While the whole world was watching mobile SERPS in anticipation of ‘Mobilegeddon,’ it seems Google was plotting another update behind the scenes. Numerous site owners have flagged up drops in traffic over the last two weeks – and we’re talking large, overnight drops.
To be clear, this has nothing to do with the mobile friendly update that rolled out on April 22nd. Many of these reports are coming from mobile optimised sites and their drops are for both desktop and mobile searches. Big names appear to have been hit as well – including HubPages – which saw no impact from the mobile update, but has seen its traffic drop 22% from some other algorithm change.
So what’s going on here?
Sadly this isn’t the first time Google has hit us with a ‘phantom’ update. The search giant secretly rolled out a similar changes on May 8, 2013, and two years down the line we’re looking at the same scenario. There was even suspicion of a Panda update over the first weekend of May, but Google quickly denied any changes to its algorithm at all.
Well something has certainly happened, because numerous webmasters are reporting 10-20% drops in traffic and some bizarre fluctuations have been flagged up as well. Let’s not pretend this would be the first time Google has pulled a fast one on us (or plain lied to our faces) but it’s more important we focus on the key question here: what are these sites being penalised for?
The root cause of phantom updates
It’s still too early to confirm what this new algorithm is targeting, but last time around it was largely a question of quality content. So it makes sense that Panda alarm bells were ringing over the first weekend of May and also that sites which rely on content – like HubPages – are seeing drops. Dig in to the data we have available and early signs suggest the same thing, that content could be the culprit this time around as well.

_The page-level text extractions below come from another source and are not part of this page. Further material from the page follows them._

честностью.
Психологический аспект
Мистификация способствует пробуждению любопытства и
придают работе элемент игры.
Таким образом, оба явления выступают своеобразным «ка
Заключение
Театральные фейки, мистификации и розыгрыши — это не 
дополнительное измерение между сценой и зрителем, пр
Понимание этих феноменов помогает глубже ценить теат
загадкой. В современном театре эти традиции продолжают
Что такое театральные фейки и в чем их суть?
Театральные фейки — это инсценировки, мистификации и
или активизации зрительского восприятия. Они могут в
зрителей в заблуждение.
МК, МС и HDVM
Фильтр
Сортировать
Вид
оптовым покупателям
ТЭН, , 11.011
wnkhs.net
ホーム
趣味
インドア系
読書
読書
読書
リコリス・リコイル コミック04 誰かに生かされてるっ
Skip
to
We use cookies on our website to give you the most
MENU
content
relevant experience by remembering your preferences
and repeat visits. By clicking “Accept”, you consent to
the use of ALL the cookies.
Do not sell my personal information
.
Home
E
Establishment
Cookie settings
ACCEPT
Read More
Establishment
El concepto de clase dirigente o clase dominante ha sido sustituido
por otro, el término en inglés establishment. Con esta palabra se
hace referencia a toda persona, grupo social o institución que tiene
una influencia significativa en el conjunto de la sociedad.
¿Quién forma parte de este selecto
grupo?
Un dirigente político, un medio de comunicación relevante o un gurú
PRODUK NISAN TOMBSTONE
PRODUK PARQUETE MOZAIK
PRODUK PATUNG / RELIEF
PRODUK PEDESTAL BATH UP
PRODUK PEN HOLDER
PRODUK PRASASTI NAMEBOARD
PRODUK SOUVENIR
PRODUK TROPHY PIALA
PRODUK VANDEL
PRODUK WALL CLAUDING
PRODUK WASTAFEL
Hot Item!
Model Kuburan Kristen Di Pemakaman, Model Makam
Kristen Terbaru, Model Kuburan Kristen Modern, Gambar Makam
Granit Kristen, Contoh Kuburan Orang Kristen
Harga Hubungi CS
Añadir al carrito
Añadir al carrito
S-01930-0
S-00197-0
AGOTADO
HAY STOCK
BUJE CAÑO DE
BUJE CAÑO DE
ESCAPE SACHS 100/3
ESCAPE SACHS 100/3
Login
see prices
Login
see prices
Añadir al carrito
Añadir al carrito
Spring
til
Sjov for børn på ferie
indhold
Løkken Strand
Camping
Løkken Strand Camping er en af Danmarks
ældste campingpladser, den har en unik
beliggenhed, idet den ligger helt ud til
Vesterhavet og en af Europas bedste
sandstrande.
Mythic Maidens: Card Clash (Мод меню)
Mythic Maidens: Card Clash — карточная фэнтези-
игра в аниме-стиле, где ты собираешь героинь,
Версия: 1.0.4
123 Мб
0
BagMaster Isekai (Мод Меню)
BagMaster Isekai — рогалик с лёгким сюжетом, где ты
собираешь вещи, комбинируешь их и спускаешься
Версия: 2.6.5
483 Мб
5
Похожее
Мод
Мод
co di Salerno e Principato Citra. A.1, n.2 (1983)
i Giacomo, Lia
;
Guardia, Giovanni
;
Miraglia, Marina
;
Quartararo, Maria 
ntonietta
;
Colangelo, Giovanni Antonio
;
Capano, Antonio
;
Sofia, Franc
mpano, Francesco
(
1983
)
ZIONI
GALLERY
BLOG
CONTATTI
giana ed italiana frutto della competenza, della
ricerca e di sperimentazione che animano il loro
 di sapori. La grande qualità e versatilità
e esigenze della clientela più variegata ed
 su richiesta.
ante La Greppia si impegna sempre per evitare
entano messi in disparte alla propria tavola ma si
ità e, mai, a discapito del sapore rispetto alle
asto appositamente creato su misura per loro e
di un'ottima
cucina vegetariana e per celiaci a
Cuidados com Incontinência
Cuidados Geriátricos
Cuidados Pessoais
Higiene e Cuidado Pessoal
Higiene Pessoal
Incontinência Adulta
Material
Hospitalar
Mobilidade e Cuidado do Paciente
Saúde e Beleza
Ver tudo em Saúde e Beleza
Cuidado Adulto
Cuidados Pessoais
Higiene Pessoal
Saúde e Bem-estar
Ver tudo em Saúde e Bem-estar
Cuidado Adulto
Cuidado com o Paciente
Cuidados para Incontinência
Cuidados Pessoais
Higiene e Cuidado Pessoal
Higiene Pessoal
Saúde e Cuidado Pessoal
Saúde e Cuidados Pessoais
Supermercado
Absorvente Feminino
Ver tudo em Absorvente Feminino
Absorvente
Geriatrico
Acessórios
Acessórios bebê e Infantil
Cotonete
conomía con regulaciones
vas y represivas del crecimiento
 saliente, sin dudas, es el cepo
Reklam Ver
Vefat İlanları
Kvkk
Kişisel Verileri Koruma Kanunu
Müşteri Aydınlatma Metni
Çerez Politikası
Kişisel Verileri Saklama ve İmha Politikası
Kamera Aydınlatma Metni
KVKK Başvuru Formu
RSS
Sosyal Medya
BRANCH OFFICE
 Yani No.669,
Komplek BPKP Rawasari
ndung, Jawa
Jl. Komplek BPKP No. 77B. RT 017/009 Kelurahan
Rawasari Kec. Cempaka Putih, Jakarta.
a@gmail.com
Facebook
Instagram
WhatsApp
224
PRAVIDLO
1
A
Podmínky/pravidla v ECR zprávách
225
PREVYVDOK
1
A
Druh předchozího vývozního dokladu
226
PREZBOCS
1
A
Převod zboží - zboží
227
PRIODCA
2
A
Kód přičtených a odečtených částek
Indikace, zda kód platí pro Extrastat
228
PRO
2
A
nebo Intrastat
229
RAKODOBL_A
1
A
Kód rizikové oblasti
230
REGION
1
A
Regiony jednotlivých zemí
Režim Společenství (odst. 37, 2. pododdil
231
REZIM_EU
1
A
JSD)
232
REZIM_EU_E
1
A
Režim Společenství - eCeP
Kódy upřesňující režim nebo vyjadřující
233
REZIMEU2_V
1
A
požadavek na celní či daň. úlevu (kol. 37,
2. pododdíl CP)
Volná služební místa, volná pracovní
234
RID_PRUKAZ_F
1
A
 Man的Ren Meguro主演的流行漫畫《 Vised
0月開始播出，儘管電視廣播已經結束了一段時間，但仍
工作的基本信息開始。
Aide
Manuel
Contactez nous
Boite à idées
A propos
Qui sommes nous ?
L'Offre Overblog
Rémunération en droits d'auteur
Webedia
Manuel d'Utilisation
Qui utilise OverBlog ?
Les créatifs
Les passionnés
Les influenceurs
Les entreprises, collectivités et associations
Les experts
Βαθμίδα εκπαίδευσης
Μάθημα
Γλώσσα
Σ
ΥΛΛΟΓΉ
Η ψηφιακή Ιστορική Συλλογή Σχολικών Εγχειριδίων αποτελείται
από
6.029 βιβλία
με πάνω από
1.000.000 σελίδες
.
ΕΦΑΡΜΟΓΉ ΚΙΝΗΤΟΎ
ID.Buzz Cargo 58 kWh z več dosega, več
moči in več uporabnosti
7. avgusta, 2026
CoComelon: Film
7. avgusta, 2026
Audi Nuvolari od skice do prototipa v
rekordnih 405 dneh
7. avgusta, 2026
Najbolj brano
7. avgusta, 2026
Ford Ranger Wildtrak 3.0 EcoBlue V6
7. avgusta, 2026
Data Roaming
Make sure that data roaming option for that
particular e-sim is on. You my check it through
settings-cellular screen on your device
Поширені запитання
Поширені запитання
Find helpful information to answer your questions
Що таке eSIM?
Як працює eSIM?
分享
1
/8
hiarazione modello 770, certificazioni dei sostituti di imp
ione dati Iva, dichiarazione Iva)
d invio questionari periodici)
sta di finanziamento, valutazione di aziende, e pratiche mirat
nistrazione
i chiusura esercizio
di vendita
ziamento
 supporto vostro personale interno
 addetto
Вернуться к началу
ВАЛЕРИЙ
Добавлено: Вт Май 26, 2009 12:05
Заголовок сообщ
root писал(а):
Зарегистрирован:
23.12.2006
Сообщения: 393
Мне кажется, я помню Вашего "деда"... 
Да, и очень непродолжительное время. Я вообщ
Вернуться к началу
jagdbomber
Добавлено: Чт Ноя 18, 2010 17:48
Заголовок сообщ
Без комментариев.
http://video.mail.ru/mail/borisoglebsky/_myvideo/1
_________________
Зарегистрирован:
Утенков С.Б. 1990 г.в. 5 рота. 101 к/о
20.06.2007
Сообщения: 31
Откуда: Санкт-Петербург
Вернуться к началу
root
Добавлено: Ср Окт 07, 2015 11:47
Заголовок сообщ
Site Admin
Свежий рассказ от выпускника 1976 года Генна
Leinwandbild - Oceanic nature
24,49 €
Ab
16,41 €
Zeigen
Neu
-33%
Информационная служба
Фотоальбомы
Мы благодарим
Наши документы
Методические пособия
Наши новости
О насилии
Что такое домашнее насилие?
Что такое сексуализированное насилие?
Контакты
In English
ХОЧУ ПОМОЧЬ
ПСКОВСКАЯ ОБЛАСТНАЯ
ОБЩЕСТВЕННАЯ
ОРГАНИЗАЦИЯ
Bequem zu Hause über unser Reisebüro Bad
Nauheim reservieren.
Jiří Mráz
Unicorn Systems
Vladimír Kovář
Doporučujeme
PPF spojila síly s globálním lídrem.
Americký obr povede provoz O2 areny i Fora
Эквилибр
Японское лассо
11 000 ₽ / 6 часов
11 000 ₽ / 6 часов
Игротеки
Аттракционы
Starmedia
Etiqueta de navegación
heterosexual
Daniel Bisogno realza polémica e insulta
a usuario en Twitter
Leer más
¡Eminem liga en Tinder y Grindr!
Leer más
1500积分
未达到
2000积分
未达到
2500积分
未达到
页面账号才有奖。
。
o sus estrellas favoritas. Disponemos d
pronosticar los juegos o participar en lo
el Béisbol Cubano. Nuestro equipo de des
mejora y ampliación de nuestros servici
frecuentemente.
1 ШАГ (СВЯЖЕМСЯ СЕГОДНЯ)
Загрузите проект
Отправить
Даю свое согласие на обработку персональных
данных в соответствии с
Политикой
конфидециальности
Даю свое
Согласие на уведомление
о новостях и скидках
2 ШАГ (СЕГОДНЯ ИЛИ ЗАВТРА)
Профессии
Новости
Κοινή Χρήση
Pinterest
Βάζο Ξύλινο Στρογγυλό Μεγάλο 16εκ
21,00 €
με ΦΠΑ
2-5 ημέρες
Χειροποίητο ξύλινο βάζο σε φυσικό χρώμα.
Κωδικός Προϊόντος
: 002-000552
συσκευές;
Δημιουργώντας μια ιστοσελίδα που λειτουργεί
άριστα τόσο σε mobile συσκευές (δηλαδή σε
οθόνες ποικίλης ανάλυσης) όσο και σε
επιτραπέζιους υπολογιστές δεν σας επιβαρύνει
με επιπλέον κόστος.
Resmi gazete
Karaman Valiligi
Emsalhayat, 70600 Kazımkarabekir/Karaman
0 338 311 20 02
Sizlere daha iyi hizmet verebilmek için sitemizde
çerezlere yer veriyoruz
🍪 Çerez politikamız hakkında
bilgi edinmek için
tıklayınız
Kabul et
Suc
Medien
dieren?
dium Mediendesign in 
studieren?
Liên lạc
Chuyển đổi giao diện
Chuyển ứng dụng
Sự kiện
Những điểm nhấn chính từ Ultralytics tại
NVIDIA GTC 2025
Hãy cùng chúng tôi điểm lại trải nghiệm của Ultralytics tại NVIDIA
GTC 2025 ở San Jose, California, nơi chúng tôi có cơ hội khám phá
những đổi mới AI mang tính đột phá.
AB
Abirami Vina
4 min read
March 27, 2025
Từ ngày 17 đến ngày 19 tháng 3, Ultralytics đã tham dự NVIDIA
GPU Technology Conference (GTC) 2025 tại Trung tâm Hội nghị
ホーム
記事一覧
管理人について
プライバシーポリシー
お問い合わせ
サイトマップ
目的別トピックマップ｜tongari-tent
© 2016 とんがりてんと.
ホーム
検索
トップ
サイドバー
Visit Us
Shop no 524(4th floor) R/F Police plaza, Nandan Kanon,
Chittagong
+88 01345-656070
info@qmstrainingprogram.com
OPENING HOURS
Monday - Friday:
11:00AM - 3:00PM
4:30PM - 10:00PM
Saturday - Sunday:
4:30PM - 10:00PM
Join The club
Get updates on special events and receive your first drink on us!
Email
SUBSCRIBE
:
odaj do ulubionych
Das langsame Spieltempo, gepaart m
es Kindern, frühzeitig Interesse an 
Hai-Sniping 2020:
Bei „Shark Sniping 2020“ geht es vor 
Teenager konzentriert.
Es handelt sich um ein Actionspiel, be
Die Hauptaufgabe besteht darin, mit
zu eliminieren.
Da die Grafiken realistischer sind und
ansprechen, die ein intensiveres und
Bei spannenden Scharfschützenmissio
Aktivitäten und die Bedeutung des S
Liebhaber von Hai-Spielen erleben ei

Another clue comes from the webmasters who have been in contact with us over the last two weeks. After looking at their sites and affected pages content comes up as a consistent weakness in one way or another. So at this stage it looks likely that the rules on quality content have become more strict than ever – and there could be worse to come yet.
So what about links?
If it turns out low quality content really is the target of this update, the remaining question is what about links? The quick answer is we’ve seen nothing that specifically points to link penalties, but it’s too early to rule this out. While it’s also worth remembering Penguin 2.0 rolled out just a few weeks after the phantom update two years ago. This is pure speculation of course, but you can expect some rumours of a Penguin update to circulate over the coming weeks.